AFTER THIS CLASS YOU’LL BE ABLE TO:
- Recognize and shape good quality ambient light for dramatic highlights and shadows.
- Use your existing surroundings as light shaping tools to enhance available light.
- Utilize minimal camera equipment (one strobe) to create dramatic looks that mimic multiple equipment set ups.
- Post process with tips to enhance the dramatic light captured in camera.
ABOUT AUDREY'S CLASS:
During this course Audrey Woulard will do a deep dive into how she uses light in the most simplistic way possible to create dramatic looking images. We will heavily dive into capturing ambient light, and utilize just one strobe and one modifier. No other photography equipment will be used. In this class you will learn to recognize many different types of light that photographers may overlook. You will be shown how to recognize light at different times of day and what it can do. We will go over how to utilize our natural surroundings to bend and shape light to create different looks that are often created with multiple light set ups. In addition to finding the light, we will go over different interpersonal skills that will help guide your subjects to setting up the shoots for the desired outcome.
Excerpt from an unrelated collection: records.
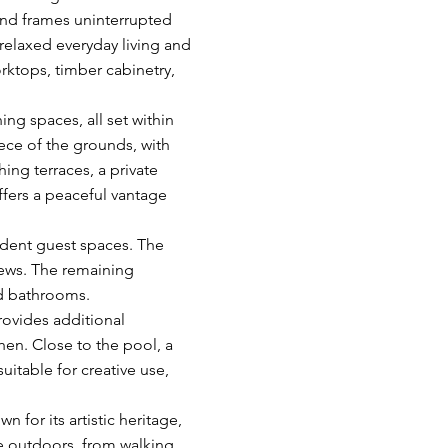
 and frames uninterrupted
 relaxed everyday living and
rktops, timber cabinetry,
ng spaces, all set within
ce of the grounds, with
ing terraces, a private
ffers a peaceful vantage
dent guest spaces. The
views. The remaining
d bathrooms.
rovides additional
en. Close to the pool, a
uitable for creative use,
 for its artistic heritage,
he outdoors, from walking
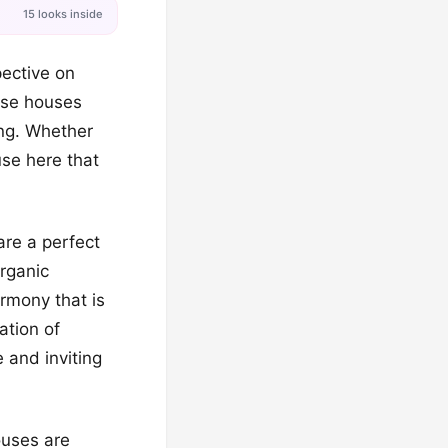
15 looks inside
pective on
hese houses
ing. Whether
use here that
are a perfect
organic
rmony that is
ation of
 and inviting
houses are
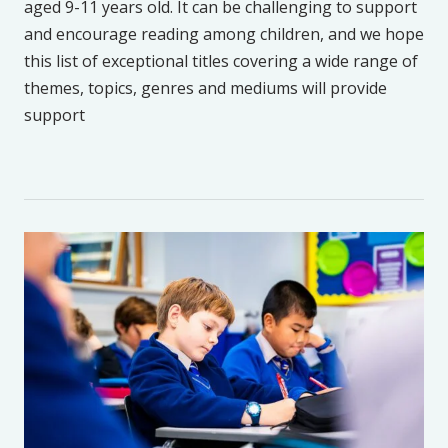
aged 9-11 years old. It can be challenging to support
and encourage reading among children, and we hope
this list of exceptional titles covering a wide range of
themes, topics, genres and mediums will provide
support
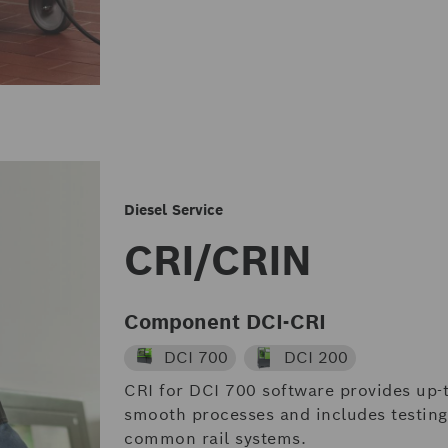
Diesel Service
CRI/CRIN
Component DCI-CRI
DCI 700
DCI 200
CRI for DCI 700 software provides up-t
smooth processes and includes testing 
common rail systems.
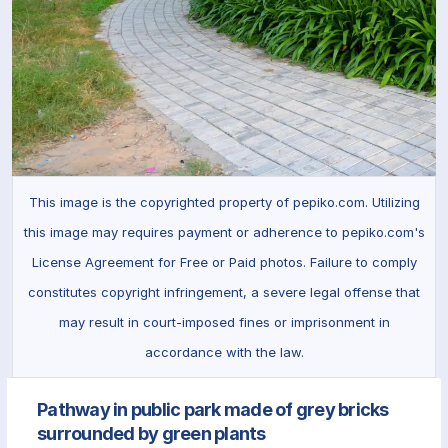
This image is the copyrighted property of pepiko.com. Utilizing
this image may requires payment or adherence to pepiko.com's
License Agreement for Free or Paid photos. Failure to comply
constitutes copyright infringement, a severe legal offense that
may result in court-imposed fines or imprisonment in
accordance with the law.
Pathway in public park made of grey bricks
surrounded by green plants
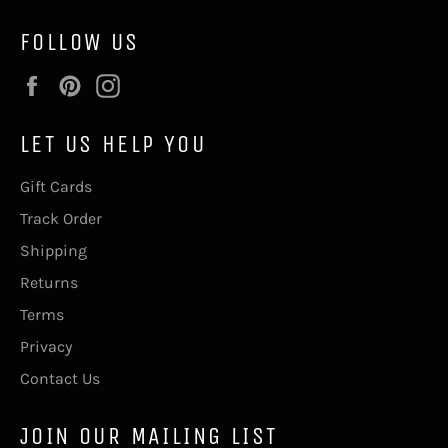
FOLLOW US
Facebook
Pinterest
Instagram
LET US HELP YOU
Gift Cards
Track Order
Shipping
Returns
Terms
Privacy
Contact Us
JOIN OUR MAILING LIST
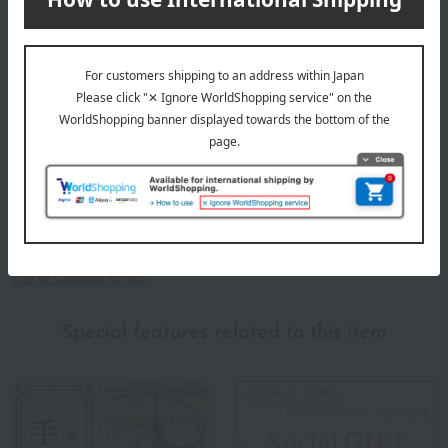
Established in 1952, we are committed to making safe and secure
confectionery, primarily castella cake. Since our founding, we have
specialized in making Western-style confectionery, mainly castella
cake, and we strive to make safe and secure confectionery using
carefully selected, pure ingredients in order to contribute to a
healthy and diverse food culture. In our castella cakes, we do not
use any synthetic coloring agents, preservatives, leavening agents,
or other additives.
Top of Castella Ginso
Special features related to this item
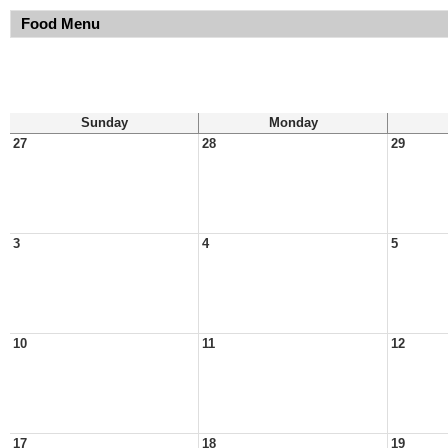
Food Menu
Sunday
Monday
27
28
29
3
4
5
10
11
12
17
18
19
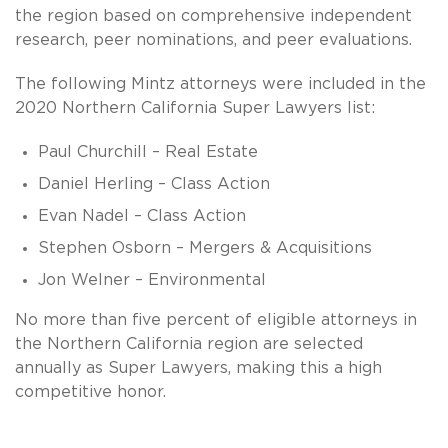
the region based on comprehensive independent
research, peer nominations, and peer evaluations.
The following Mintz attorneys were included in the
2020 Northern California Super Lawyers list:
Paul Churchill – Real Estate
Daniel Herling – Class Action
Evan Nadel – Class Action
Stephen Osborn – Mergers & Acquisitions
Jon Welner – Environmental
No more than five percent of eligible attorneys in
the Northern California region are selected
annually as Super Lawyers, making this a high
competitive honor.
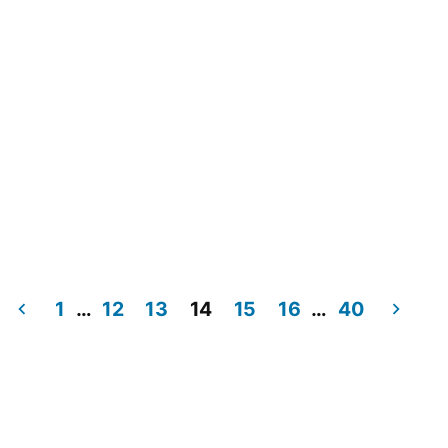
1
…
12
13
14
15
16
…
40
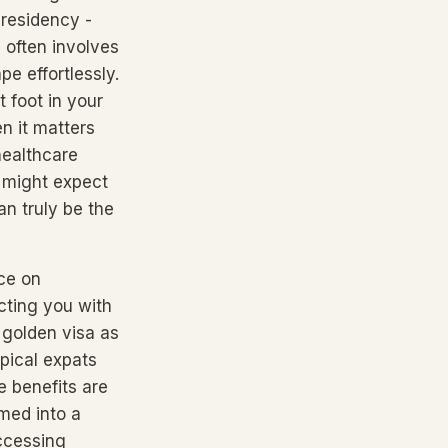
 residency -
 often involves
e effortlessly.
 foot in your
en it matters
healthcare
 might expect
an truly be the
nce on
cting you with
a golden visa as
pical expats
e benefits are
omed into a
ccessing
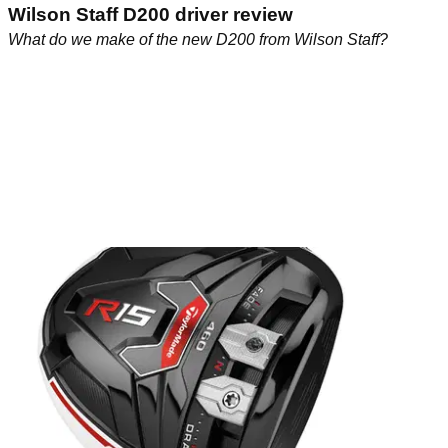
Wilson Staff D200 driver review
What do we make of the new D200 from Wilson Staff?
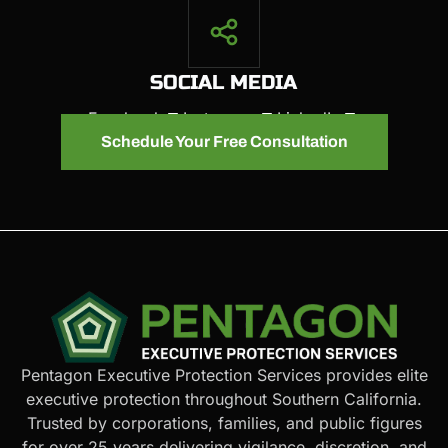
SOCIAL MEDIA
Facebook
Instagram
LinkedIn
Schedule Your Free Consultation
Pentagon Executive Protection Services provides elite
executive protection throughout Southern California.
Trusted by corporations, families, and public figures
for over 25 years delivering vigilance, discretion, and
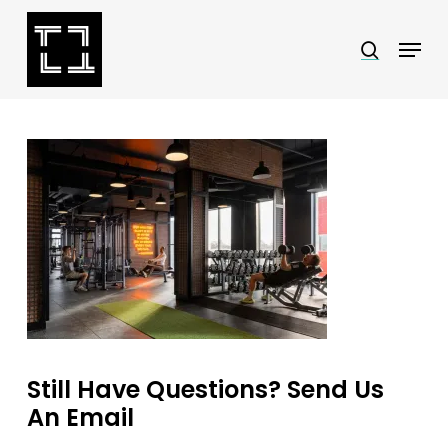
Skip
Menu
search
to
Close
main
Menu
content
Still Have Questions? Send Us
An Email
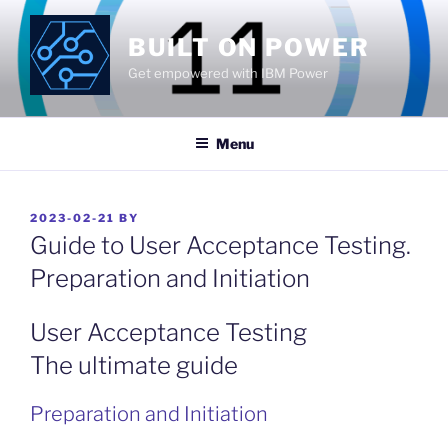
Skip
to
BUILT ON POWER
content
Get empowered with IBM Power
Menu
POSTED
2023-02-21
BY
ON
Guide to User Acceptance Testing.
Preparation and Initiation
User Acceptance Testing
The ultimate guide
Preparation and Initiation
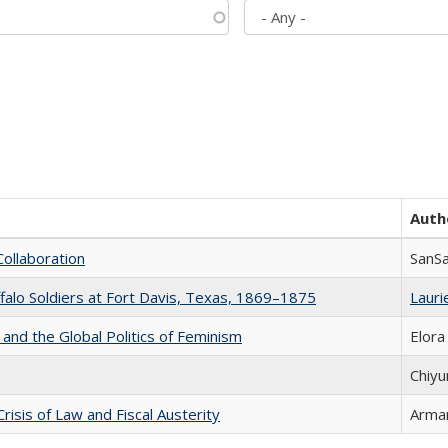
Auth
Collaboration
SanS
ffalo Soldiers at Fort Davis, Texas, 1869–1875
Laurie
 and the Global Politics of Feminism
Elora
Chiyu
Crisis of Law and Fiscal Austerity
Arman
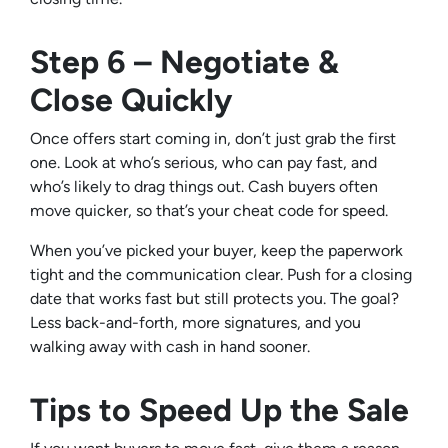
Step 6 – Negotiate &
Close Quickly
Once offers start coming in, don’t just grab the first
one. Look at who’s serious, who can pay fast, and
who’s likely to drag things out. Cash buyers often
move quicker, so that’s your cheat code for speed.
When you’ve picked your buyer, keep the paperwork
tight and the communication clear. Push for a closing
date that works fast but still protects you. The goal?
Less back-and-forth, more signatures, and you
walking away with cash in hand sooner.
Tips to Speed Up the Sale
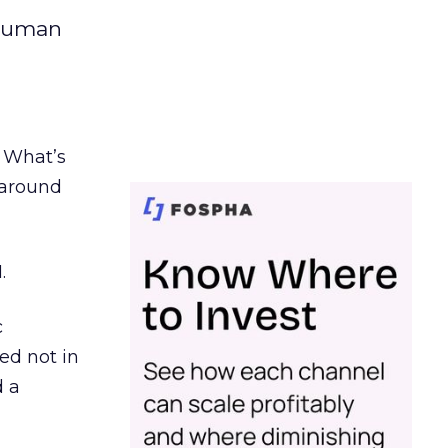
 human
. What’s
d around
.
c
ed not in
d a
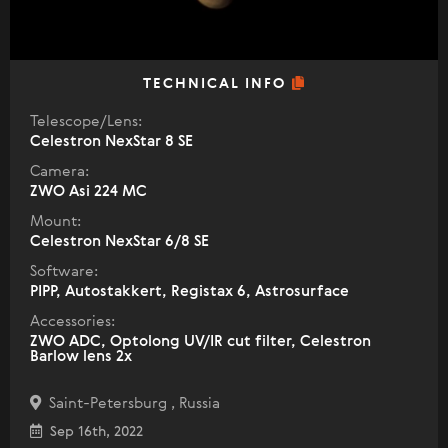
TECHNICAL INFO
Telescope/Lens:
Celestron NexStar 8 SE
Camera:
ZWO Asi 224 MC
Mount:
Celestron NexStar 6/8 SE
Software:
PIPP, Autostakkert, Registax 6, Astrosurface
Accessories:
ZWO ADC, Optolong UV/IR cut filter, Celestron
Barlow lens 2x
Saint-Petersburg , Russia
Sep 16th, 2022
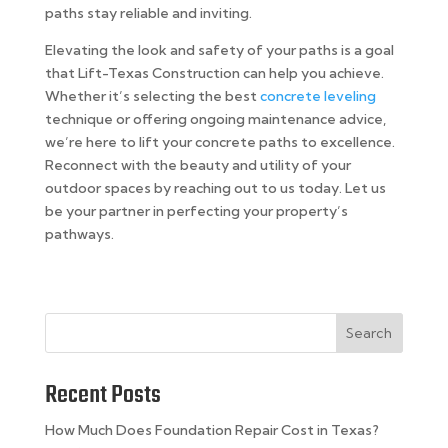
paths stay reliable and inviting.
Elevating the look and safety of your paths is a goal
that Lift-Texas Construction can help you achieve.
Whether it’s selecting the best
concrete leveling
technique or offering ongoing maintenance advice,
we’re here to lift your concrete paths to excellence.
Reconnect with the beauty and utility of your
outdoor spaces by reaching out to us today. Let us
be your partner in perfecting your property’s
pathways.
Search
Recent Posts
How Much Does Foundation Repair Cost in Texas?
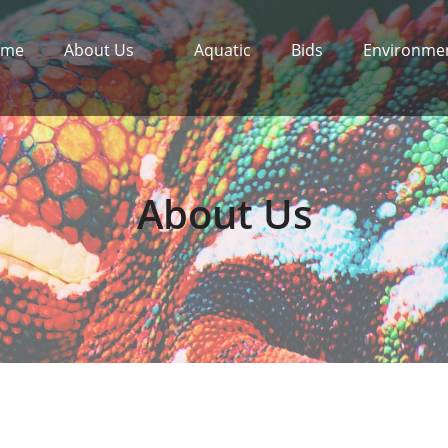
ome
About Us
Aquatic
Bids
Environme
About Us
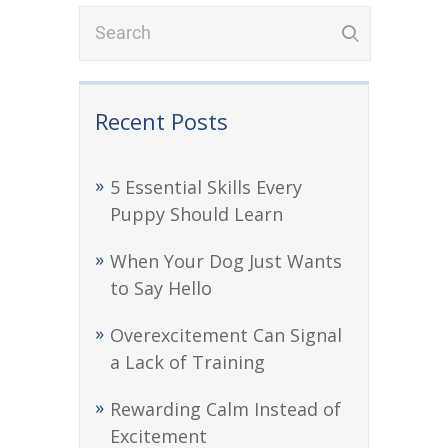
Recent Posts
5 Essential Skills Every
Puppy Should Learn
When Your Dog Just Wants
to Say Hello
Overexcitement Can Signal
a Lack of Training
Rewarding Calm Instead of
Excitement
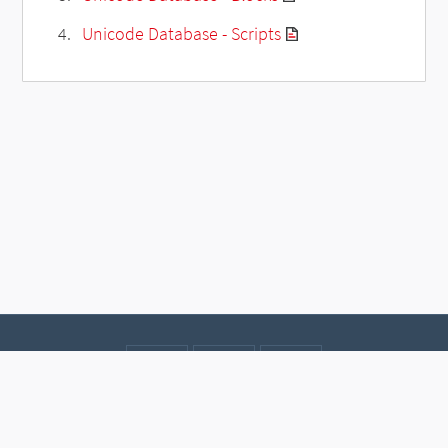
Unicode Database - Scripts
We will explore different locations and will showcase how light changes depending on the different surfaces it is shining on and how to use that to your advantage when photographing people. How light reflects color and how to use that to your advantage for a dramatic look in the most simplistic way. How to use just one strobe light to aid in your light exploration to work with ambient light to achieve different looks. In order to have control over shaping light, you need to be able to control the photo session. Where applicable, we will go over different ways to help steer the photo session timing in your favor to have maximum photographic control.
Once the images are created, we will utilize Adobe Photoshop and Adobe Camera RAW to showcase tips and tricks to accentuate the light that was captured in camera. When we are using Photoshop it will be by hand, and there will be no actions used.
WHO THIS CLASS IS FOR:
- Intermediate Photographers who are wanting to learn how to use light creatively with a minimalistic approach.
- Beginner photographers who are interested in how to combine ambient and created light.
- Beginner/Intermediate photographers who desire to level up their creativity
Adobe Photoshop 2020
Adobe Camera RAW
ABOUT YOUR INSTRUCTOR:
Audrey Woulard is a portrait photographer, and she is a Nikon Ambassador. She has been a full-time professional photographer for the last 17 years photographing teens and their families. In addition to her portrait work, she also photographs select commercial assignments for brands such as Iams Pet Food and Pottery Barn. Audrey has been a regular instructor for Imaging, and WPPI for over a decade. Her work has been featured on the cover twice for Professional Photography Magazine. She has been featured in Rangefinder Magazine, InStyle Magazine, People Magazine, and US Weekly magazine. Audrey was awarded the Professional Photographers of America Vanguard Award for her sharing of talents and service that has enriched the profession of photography. She is the creator of AW Teaches which is a website dedicated to providing education to photographers. Audrey resides in Chicago with her amazing husband, and they are the parents of four young men that they are immensely proud of.